▶ [Data shown]:
+++

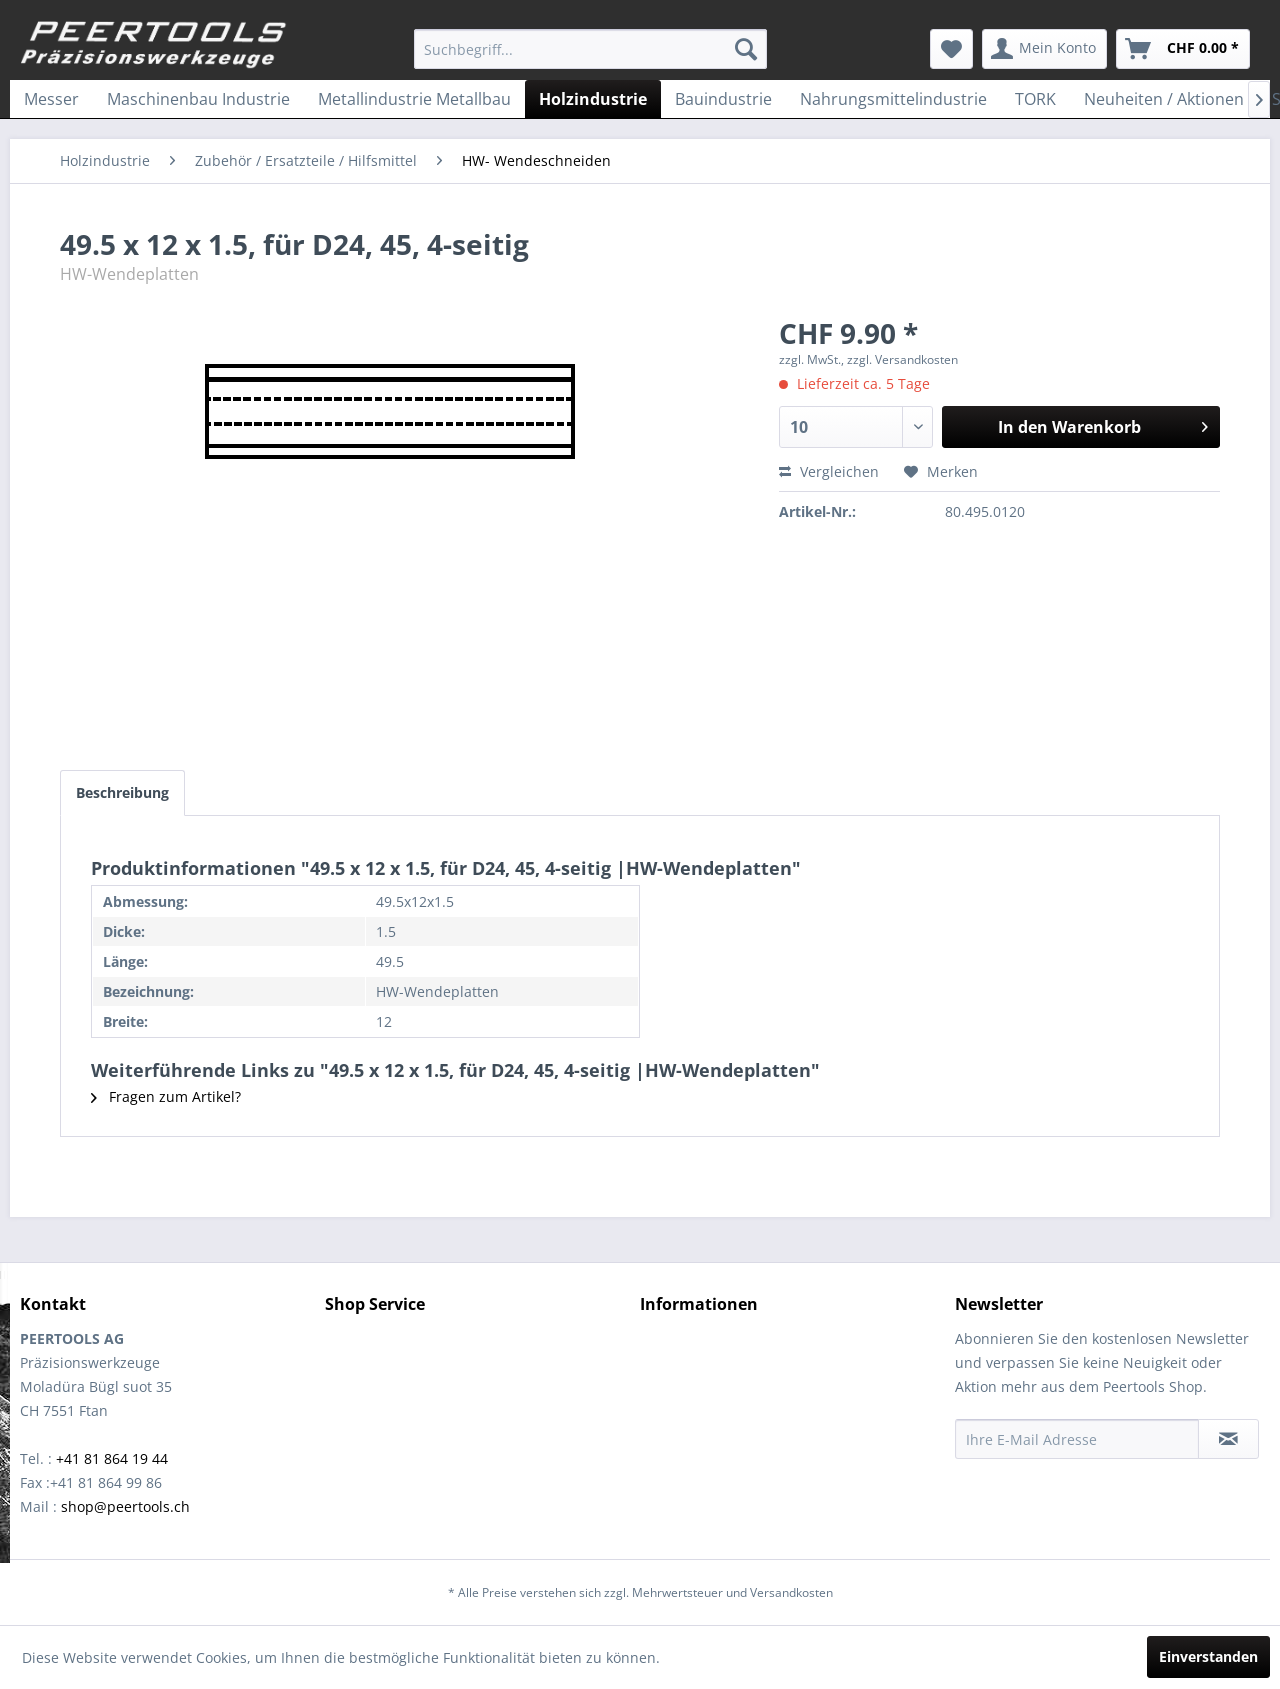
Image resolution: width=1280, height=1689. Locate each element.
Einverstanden (1208, 1656)
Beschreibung (122, 792)
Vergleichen (829, 471)
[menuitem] (590, 49)
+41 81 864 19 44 (112, 1458)
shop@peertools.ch (125, 1506)
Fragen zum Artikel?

+++

▶ [Action item]:
Starting with the line that has "44 (112, 1458)", print each remaining line of the listing exactly.

▶ [Task response]:
+41 81 864 19 44 (112, 1458)
shop@peertools.ch (125, 1506)
Fragen zum Artikel?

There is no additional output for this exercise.